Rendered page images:

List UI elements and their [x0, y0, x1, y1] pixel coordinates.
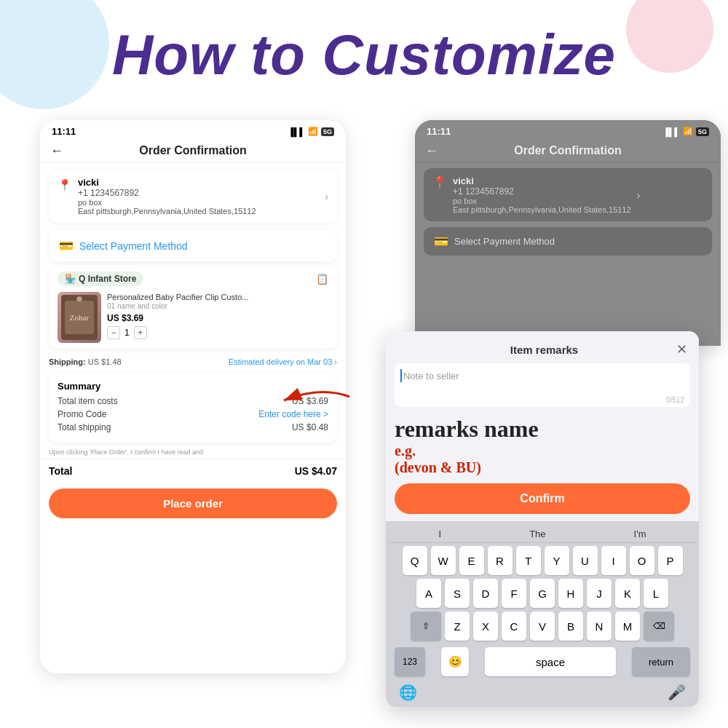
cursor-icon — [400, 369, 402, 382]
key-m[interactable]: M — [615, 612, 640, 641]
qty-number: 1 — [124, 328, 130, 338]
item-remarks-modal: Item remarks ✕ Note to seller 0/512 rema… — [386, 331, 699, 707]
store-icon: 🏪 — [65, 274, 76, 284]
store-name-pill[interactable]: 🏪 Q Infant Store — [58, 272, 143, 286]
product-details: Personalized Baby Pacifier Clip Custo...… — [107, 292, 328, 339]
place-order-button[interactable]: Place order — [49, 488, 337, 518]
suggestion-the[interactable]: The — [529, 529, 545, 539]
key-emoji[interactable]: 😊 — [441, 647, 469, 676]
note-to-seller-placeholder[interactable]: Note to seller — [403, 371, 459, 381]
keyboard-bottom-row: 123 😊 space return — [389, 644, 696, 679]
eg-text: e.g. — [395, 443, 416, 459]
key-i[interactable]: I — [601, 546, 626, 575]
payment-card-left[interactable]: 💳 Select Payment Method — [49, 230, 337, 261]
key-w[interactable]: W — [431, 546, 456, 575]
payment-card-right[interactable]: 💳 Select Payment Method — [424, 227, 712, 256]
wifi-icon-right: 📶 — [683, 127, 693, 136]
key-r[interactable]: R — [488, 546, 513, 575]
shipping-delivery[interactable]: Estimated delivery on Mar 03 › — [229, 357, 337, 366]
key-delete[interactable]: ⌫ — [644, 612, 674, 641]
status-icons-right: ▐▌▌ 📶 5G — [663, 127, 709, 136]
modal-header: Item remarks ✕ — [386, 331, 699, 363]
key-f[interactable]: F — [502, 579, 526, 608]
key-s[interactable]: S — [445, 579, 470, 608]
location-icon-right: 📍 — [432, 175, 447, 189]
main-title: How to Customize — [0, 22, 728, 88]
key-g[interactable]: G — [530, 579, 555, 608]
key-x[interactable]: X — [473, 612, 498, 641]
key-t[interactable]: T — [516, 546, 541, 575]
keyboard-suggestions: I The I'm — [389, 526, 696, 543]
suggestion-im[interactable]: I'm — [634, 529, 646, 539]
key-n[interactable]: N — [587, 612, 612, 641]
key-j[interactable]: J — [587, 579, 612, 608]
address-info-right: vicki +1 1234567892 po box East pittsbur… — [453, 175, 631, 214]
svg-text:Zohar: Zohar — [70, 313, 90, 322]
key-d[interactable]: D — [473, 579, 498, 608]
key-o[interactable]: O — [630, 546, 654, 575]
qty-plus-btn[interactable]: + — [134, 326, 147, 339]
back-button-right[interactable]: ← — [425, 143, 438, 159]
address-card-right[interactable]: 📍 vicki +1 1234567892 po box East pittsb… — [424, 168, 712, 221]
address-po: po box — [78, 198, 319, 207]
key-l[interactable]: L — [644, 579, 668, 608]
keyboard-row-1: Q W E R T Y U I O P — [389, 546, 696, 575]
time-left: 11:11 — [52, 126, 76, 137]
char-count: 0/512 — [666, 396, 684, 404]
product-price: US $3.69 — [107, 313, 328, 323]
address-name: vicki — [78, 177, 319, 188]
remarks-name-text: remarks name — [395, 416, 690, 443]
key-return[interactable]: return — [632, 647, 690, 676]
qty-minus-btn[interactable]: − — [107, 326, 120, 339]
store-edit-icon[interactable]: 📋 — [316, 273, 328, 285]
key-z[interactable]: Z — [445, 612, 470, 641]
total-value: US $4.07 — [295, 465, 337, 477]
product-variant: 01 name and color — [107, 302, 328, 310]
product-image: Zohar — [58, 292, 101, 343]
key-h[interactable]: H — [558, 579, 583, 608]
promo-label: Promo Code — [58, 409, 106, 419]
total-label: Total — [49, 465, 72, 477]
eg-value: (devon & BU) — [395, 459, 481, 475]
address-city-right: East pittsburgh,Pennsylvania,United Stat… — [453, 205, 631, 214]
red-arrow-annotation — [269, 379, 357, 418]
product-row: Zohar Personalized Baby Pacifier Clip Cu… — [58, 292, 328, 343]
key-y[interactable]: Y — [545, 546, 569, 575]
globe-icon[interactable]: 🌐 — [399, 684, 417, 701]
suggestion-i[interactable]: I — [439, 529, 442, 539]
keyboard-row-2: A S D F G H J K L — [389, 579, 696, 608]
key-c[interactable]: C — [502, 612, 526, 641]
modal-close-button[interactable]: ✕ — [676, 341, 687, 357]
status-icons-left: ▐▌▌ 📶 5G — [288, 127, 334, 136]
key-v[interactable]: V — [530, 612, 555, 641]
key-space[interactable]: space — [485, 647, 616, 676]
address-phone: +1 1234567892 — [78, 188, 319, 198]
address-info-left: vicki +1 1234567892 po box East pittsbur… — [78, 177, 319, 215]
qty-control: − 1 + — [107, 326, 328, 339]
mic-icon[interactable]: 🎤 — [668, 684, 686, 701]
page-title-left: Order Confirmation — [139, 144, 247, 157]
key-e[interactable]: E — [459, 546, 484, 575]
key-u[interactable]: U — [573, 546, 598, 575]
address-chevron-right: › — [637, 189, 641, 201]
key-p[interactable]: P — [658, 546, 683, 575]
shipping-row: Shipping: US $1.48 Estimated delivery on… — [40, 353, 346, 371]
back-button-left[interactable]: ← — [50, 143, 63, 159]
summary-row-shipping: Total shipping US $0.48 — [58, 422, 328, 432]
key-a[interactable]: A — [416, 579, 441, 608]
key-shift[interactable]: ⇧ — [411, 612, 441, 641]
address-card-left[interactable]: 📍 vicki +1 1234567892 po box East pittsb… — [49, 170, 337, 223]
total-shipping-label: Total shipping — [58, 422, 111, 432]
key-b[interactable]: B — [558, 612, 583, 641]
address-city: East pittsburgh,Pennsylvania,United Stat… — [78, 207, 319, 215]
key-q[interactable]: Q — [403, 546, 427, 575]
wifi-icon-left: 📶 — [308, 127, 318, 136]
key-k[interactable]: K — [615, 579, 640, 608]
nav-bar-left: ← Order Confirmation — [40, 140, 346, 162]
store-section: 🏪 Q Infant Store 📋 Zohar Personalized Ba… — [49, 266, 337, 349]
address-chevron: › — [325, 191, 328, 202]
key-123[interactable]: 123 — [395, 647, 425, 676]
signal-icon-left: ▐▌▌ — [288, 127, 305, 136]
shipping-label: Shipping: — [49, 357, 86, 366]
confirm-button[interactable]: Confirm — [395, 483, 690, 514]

Exercise requirements — Repeat the data in full and exactly. Omit pictures.

Solution to the problem —
List UI elements and their [x0, y0, x1, y1] pixel coordinates.
cursor-icon — [400, 369, 402, 382]
key-m[interactable]: M — [615, 612, 640, 641]
qty-number: 1 — [124, 328, 130, 338]
item-remarks-modal: Item remarks ✕ Note to seller 0/512 rema… — [386, 331, 699, 707]
store-icon: 🏪 — [65, 274, 76, 284]
store-name-pill[interactable]: 🏪 Q Infant Store — [58, 272, 143, 286]
product-details: Personalized Baby Pacifier Clip Custo...… — [107, 292, 328, 339]
place-order-button[interactable]: Place order — [49, 488, 337, 518]
suggestion-the[interactable]: The — [529, 529, 545, 539]
key-emoji[interactable]: 😊 — [441, 647, 469, 676]
note-to-seller-placeholder[interactable]: Note to seller — [403, 371, 459, 381]
keyboard-bottom-row: 123 😊 space return — [389, 644, 696, 679]
eg-text: e.g. — [395, 443, 416, 459]
key-i[interactable]: I — [601, 546, 626, 575]
payment-card-left[interactable]: 💳 Select Payment Method — [49, 230, 337, 261]
key-w[interactable]: W — [431, 546, 456, 575]
payment-card-right[interactable]: 💳 Select Payment Method — [424, 227, 712, 256]
wifi-icon-right: 📶 — [683, 127, 693, 136]
key-r[interactable]: R — [488, 546, 513, 575]
shipping-delivery[interactable]: Estimated delivery on Mar 03 › — [229, 357, 337, 366]
key-delete[interactable]: ⌫ — [644, 612, 674, 641]
status-icons-right: ▐▌▌ 📶 5G — [663, 127, 709, 136]
modal-header: Item remarks ✕ — [386, 331, 699, 363]
key-f[interactable]: F — [502, 579, 526, 608]
key-s[interactable]: S — [445, 579, 470, 608]
location-icon-right: 📍 — [432, 175, 447, 189]
main-title: How to Customize — [0, 22, 728, 88]
key-g[interactable]: G — [530, 579, 555, 608]
key-x[interactable]: X — [473, 612, 498, 641]
key-t[interactable]: T — [516, 546, 541, 575]
keyboard-suggestions: I The I'm — [389, 526, 696, 543]
suggestion-im[interactable]: I'm — [634, 529, 646, 539]
key-n[interactable]: N — [587, 612, 612, 641]
key-j[interactable]: J — [587, 579, 612, 608]
address-info-right: vicki +1 1234567892 po box East pittsbur… — [453, 175, 631, 214]
svg-text:Zohar: Zohar — [70, 313, 90, 322]
key-d[interactable]: D — [473, 579, 498, 608]
key-o[interactable]: O — [630, 546, 654, 575]
qty-plus-btn[interactable]: + — [134, 326, 147, 339]
back-button-right[interactable]: ← — [425, 143, 438, 159]
address-card-right[interactable]: 📍 vicki +1 1234567892 po box East pittsb… — [424, 168, 712, 221]
address-po: po box — [78, 198, 319, 207]
key-l[interactable]: L — [644, 579, 668, 608]
keyboard-row-1: Q W E R T Y U I O P — [389, 546, 696, 575]
time-left: 11:11 — [52, 126, 76, 137]
char-count: 0/512 — [666, 396, 684, 404]
product-price: US $3.69 — [107, 313, 328, 323]
address-name: vicki — [78, 177, 319, 188]
remarks-name-text: remarks name — [395, 416, 690, 443]
key-return[interactable]: return — [632, 647, 690, 676]
qty-minus-btn[interactable]: − — [107, 326, 120, 339]
store-edit-icon[interactable]: 📋 — [316, 273, 328, 285]
key-z[interactable]: Z — [445, 612, 470, 641]
total-value: US $4.07 — [295, 465, 337, 477]
product-variant: 01 name and color — [107, 302, 328, 310]
product-image: Zohar — [58, 292, 101, 343]
key-h[interactable]: H — [558, 579, 583, 608]
promo-label: Promo Code — [58, 409, 106, 419]
total-label: Total — [49, 465, 72, 477]
eg-value: (devon & BU) — [395, 459, 481, 475]
address-city-right: East pittsburgh,Pennsylvania,United Stat… — [453, 205, 631, 214]
red-arrow-annotation — [269, 379, 357, 418]
product-row: Zohar Personalized Baby Pacifier Clip Cu… — [58, 292, 328, 343]
key-y[interactable]: Y — [545, 546, 569, 575]
globe-icon[interactable]: 🌐 — [399, 684, 417, 701]
suggestion-i[interactable]: I — [439, 529, 442, 539]
keyboard-row-2: A S D F G H J K L — [389, 579, 696, 608]
key-c[interactable]: C — [502, 612, 526, 641]
modal-close-button[interactable]: ✕ — [676, 341, 687, 357]
status-icons-left: ▐▌▌ 📶 5G — [288, 127, 334, 136]
key-v[interactable]: V — [530, 612, 555, 641]
key-space[interactable]: space — [485, 647, 616, 676]
address-phone: +1 1234567892 — [78, 188, 319, 198]
address-info-left: vicki +1 1234567892 po box East pittsbur… — [78, 177, 319, 215]
qty-control: − 1 + — [107, 326, 328, 339]
mic-icon[interactable]: 🎤 — [668, 684, 686, 701]
page-title-left: Order Confirmation — [139, 144, 247, 157]
key-e[interactable]: E — [459, 546, 484, 575]
key-u[interactable]: U — [573, 546, 598, 575]
address-chevron-right: › — [637, 189, 641, 201]
key-p[interactable]: P — [658, 546, 683, 575]
shipping-row: Shipping: US $1.48 Estimated delivery on… — [40, 353, 346, 371]
back-button-left[interactable]: ← — [50, 143, 63, 159]
summary-row-shipping: Total shipping US $0.48 — [58, 422, 328, 432]
key-a[interactable]: A — [416, 579, 441, 608]
key-shift[interactable]: ⇧ — [411, 612, 441, 641]
address-card-left[interactable]: 📍 vicki +1 1234567892 po box East pittsb… — [49, 170, 337, 223]
total-shipping-label: Total shipping — [58, 422, 111, 432]
key-b[interactable]: B — [558, 612, 583, 641]
address-city: East pittsburgh,Pennsylvania,United Stat… — [78, 207, 319, 215]
key-q[interactable]: Q — [403, 546, 427, 575]
wifi-icon-left: 📶 — [308, 127, 318, 136]
key-k[interactable]: K — [615, 579, 640, 608]
nav-bar-left: ← Order Confirmation — [40, 140, 346, 162]
store-section: 🏪 Q Infant Store 📋 Zohar Personalized Ba… — [49, 266, 337, 349]
address-chevron: › — [325, 191, 328, 202]
key-123[interactable]: 123 — [395, 647, 425, 676]
signal-icon-left: ▐▌▌ — [288, 127, 305, 136]
shipping-label: Shipping: — [49, 357, 86, 366]
confirm-button[interactable]: Confirm — [395, 483, 690, 514]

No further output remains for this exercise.